Oakley's Bistro on Urbanspoon


  1. Well, mixing the menu up is a relative concept. Two of the three dishes you mention have been on the menu for *years*. Love Steve and love Oakley's but wish he'd truly do something different things. The food there is largely the same as it's been since the week they opened. While he changes his menu seasonally, I'd argue there's very little mixing it up there going on.

  2. I had reviewed just a bit ago - I thought the waffle was flat in taste, but the sauce was great. And sad to hear about your egg for the toad in the hole salad - mine was runny and perfect. Not happy to hear it wasn't consistent.
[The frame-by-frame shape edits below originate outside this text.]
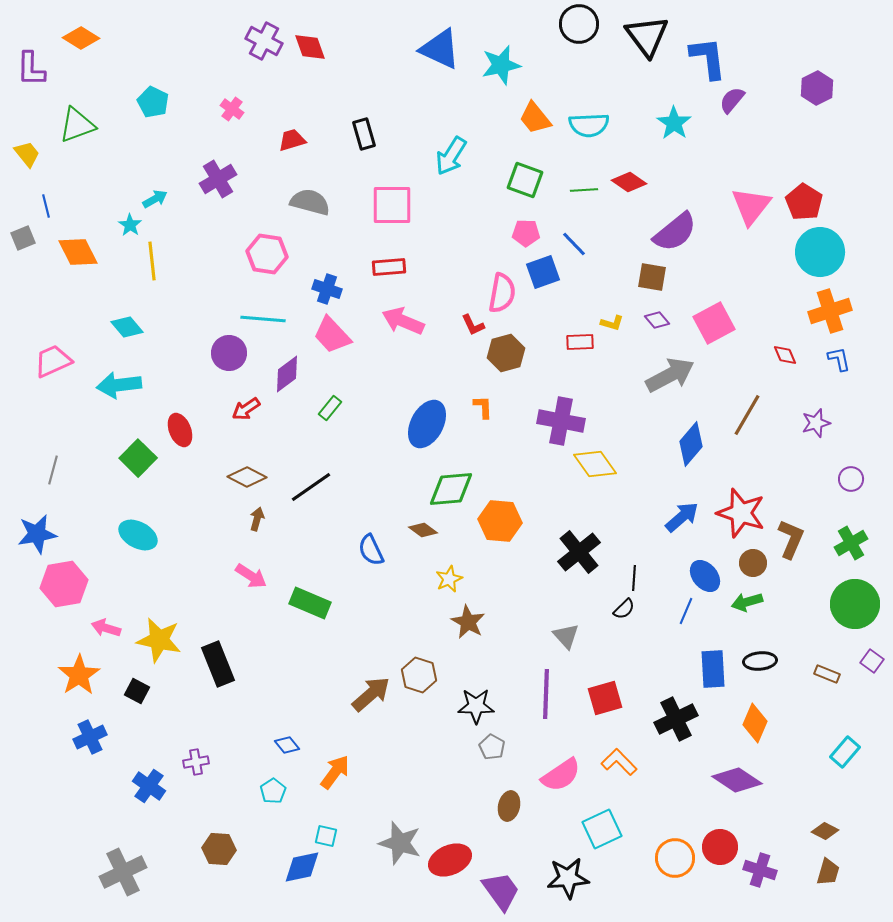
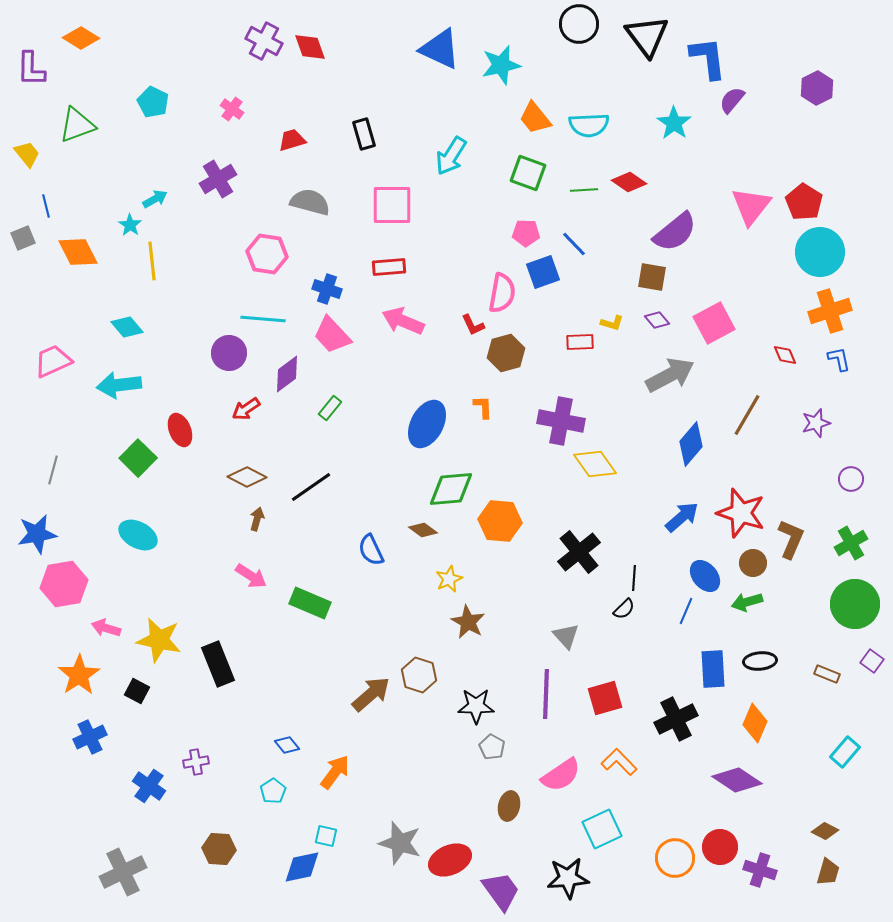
green square at (525, 180): moved 3 px right, 7 px up
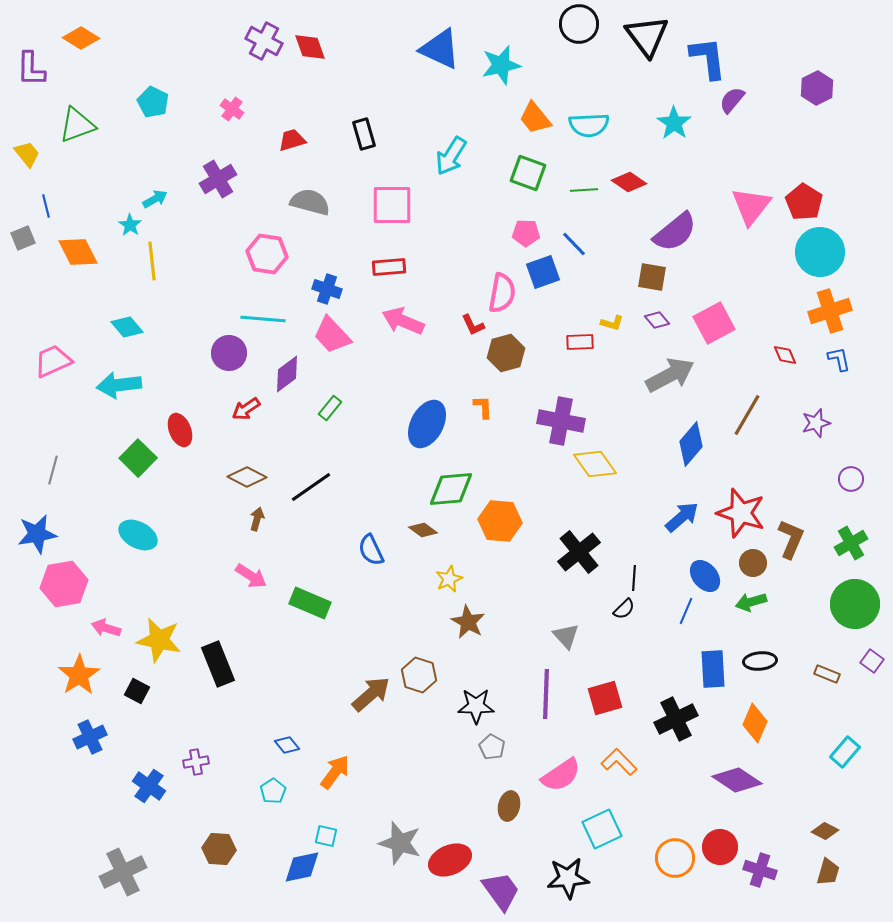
green arrow at (747, 602): moved 4 px right
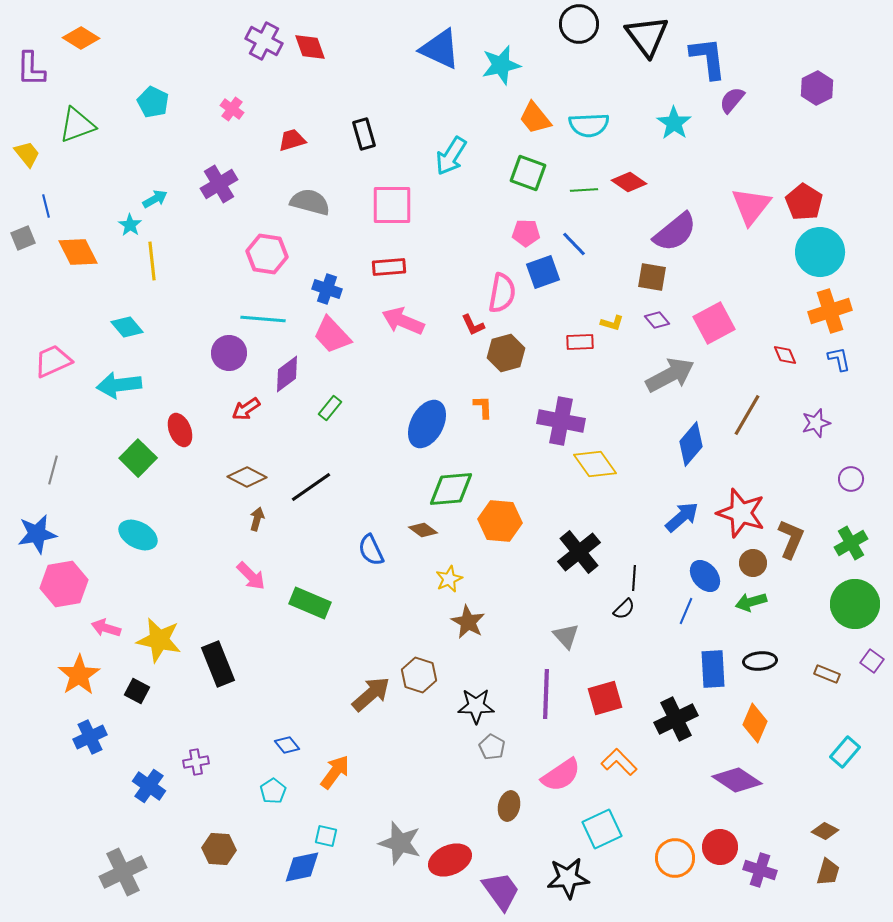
purple cross at (218, 179): moved 1 px right, 5 px down
pink arrow at (251, 576): rotated 12 degrees clockwise
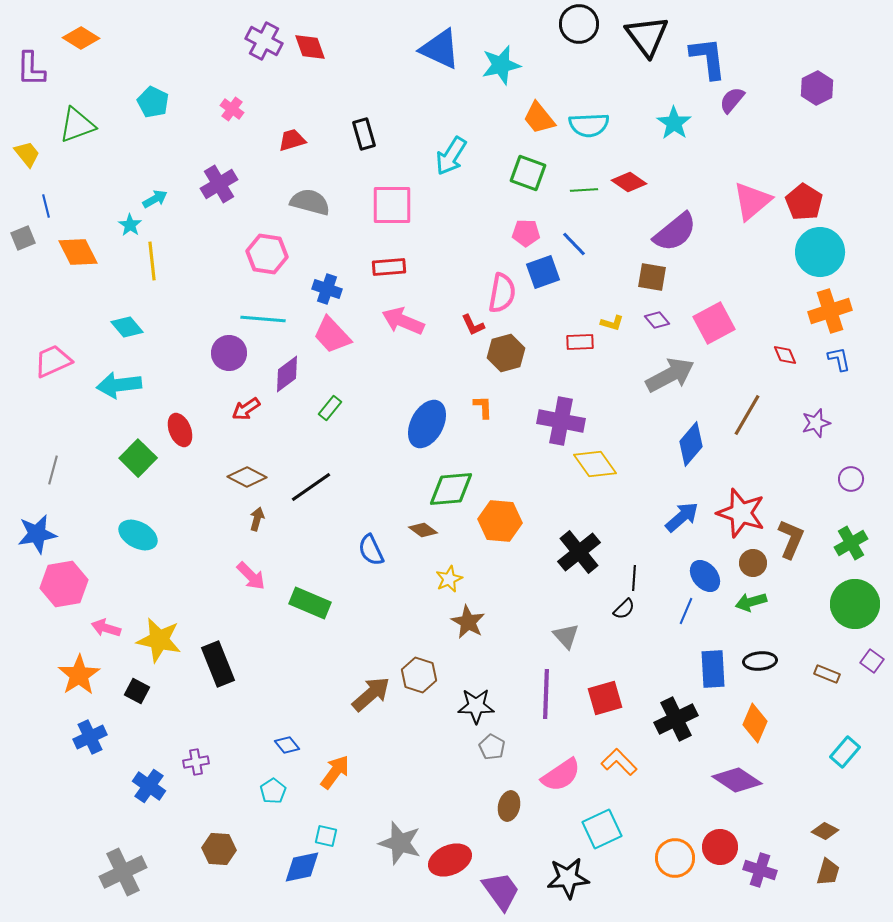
orange trapezoid at (535, 118): moved 4 px right
pink triangle at (751, 206): moved 1 px right, 5 px up; rotated 12 degrees clockwise
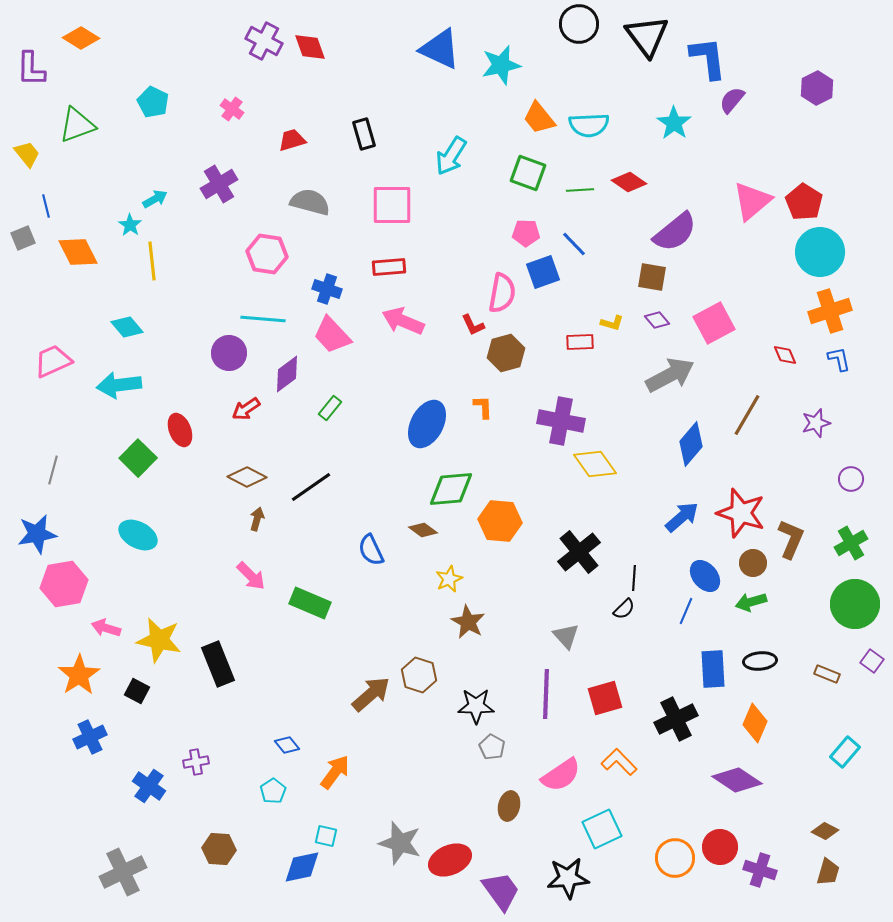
green line at (584, 190): moved 4 px left
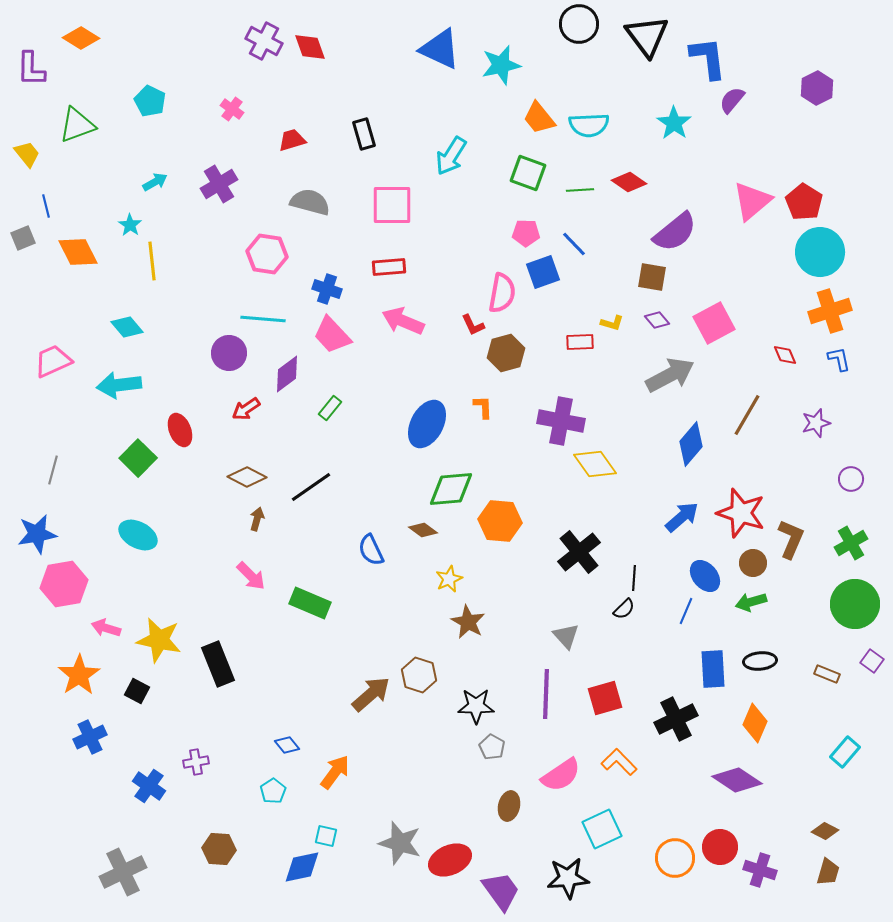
cyan pentagon at (153, 102): moved 3 px left, 1 px up
cyan arrow at (155, 199): moved 17 px up
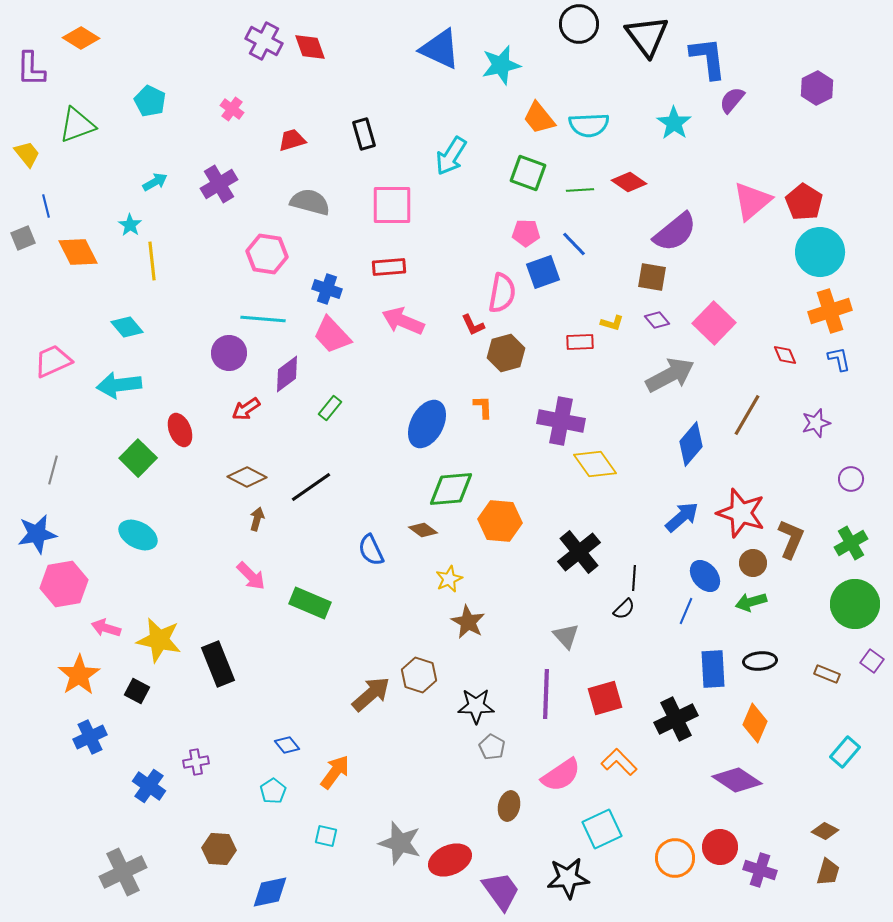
pink square at (714, 323): rotated 18 degrees counterclockwise
blue diamond at (302, 867): moved 32 px left, 25 px down
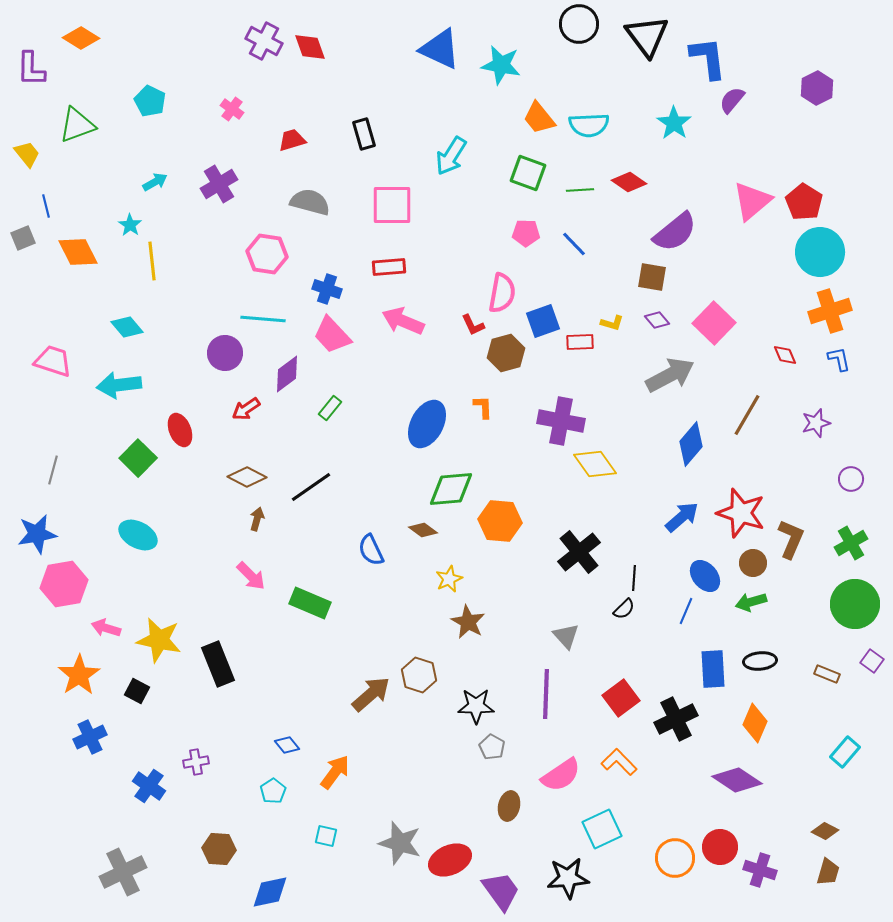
cyan star at (501, 65): rotated 24 degrees clockwise
blue square at (543, 272): moved 49 px down
purple circle at (229, 353): moved 4 px left
pink trapezoid at (53, 361): rotated 42 degrees clockwise
red square at (605, 698): moved 16 px right; rotated 21 degrees counterclockwise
But I do agree, I just love Oakley's, and even if I may or may not have found a hair in my dinner, I'll still return. The food is great.

  3. I've actually been to Oakleys twice in the last month due to a series of fortunate events, and the menu changed nearly 100% between the two visits. They do tend to have the same types of food (like gnocchi, lobster waffle), but the details change. In fact, the menu is different since your review. The pizza is a new item and awesome!
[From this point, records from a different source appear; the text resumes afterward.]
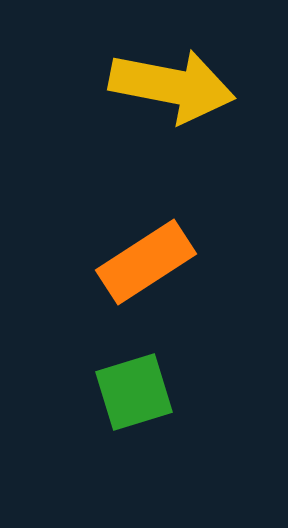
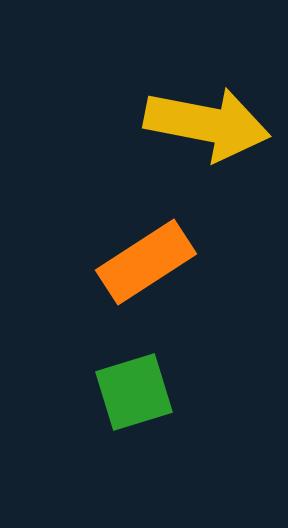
yellow arrow: moved 35 px right, 38 px down
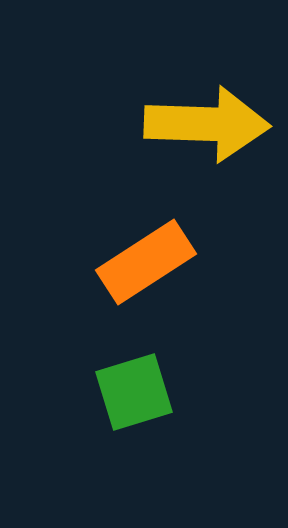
yellow arrow: rotated 9 degrees counterclockwise
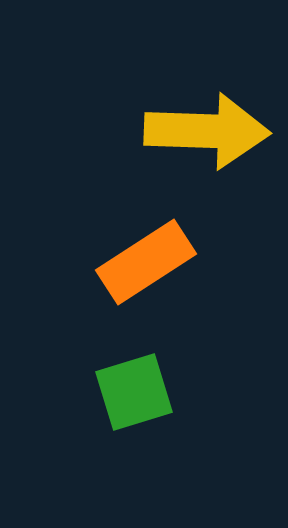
yellow arrow: moved 7 px down
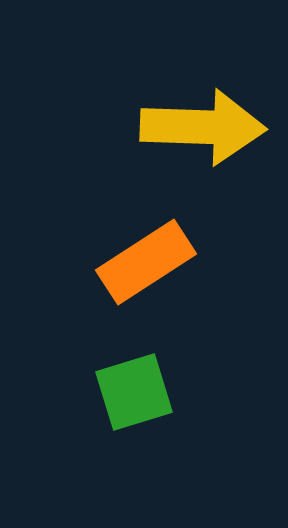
yellow arrow: moved 4 px left, 4 px up
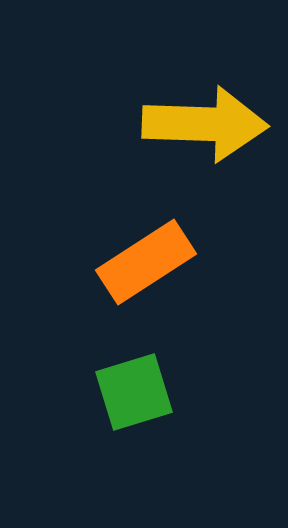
yellow arrow: moved 2 px right, 3 px up
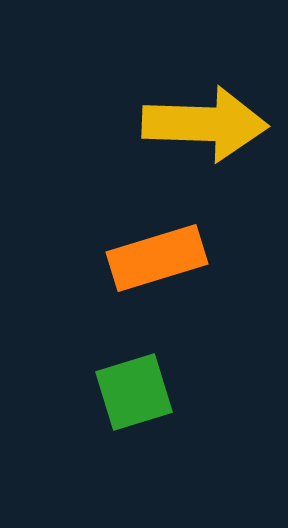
orange rectangle: moved 11 px right, 4 px up; rotated 16 degrees clockwise
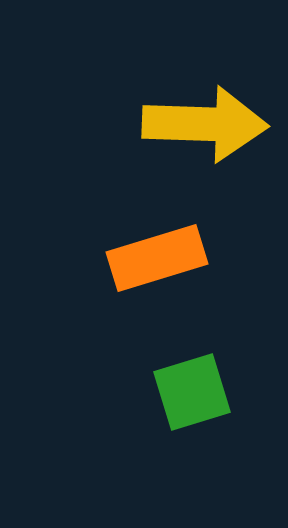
green square: moved 58 px right
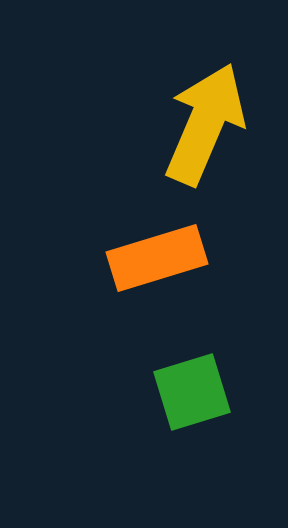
yellow arrow: rotated 69 degrees counterclockwise
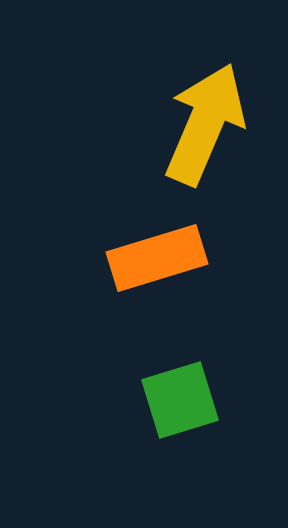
green square: moved 12 px left, 8 px down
  4. Try the shrimp corn dogs and mac & goat cheese!

  5. Noticed you left a business card at a local business. Just curious why the purpose of promoting your blog? Do you normally leave your business card whenever you dine somewhere? Thanks for taking my question.

  6. braingirl--I agree that Oakley's often just mixes the prep on certain dishes and recycles a lot of the same things through. However, this menu was as different as I have seen, but maybe I haven't eaten there as much as you have.

    Citynomnoms-- lucky for you on the egg. I am sure it was delicious.

    Chris--thanks for writing. I guess it all depends on how you view "changing the menu." There are certainly items that consistently reappear on the menu (and honestly, my opinion is several of those are the ones that should probably go--I am talking to you lobster waffle and shrimp corn dog), but there was also quite a bit a variety on this last trip. Not totally different, but certainly more different than I have seen.

    drays--I have had the shrimp corndogs and honest don't get the appeal of them. I wonder if the kitchen is as sick of them as I am? As for the mac and cheese, I have not had it yet. This is a place where sides seem unnecessary to me becauset he plating is usually generous and includes more than just the protein. So I have had a hard time wanting to order extra starch. One of these days I need to just get a salad and the mac and cheese.

    Kiran--I have left cards at a couple of businesses that I thought might have potential interested readers (and usually are friends as well). Why would I want to promote my blog? Well, so people can read it silly. It would be no fun to have a blog with no readers. And no, I do not leave my cards at restaurants.

  7. Joe in Montgomery OHJune 22, 2011 at 1:55 PM

    Erin, thanks for the "two appetizer" dinner. I'm in revolt about having too much food pushed down my "gullet". I wish more restaurants would offer smaller portions. They'll get more money out of me as well. I see a big entree plate going past and any though of appetizers go flying out the window.

    Oakley's is nothing but consistent and that is good.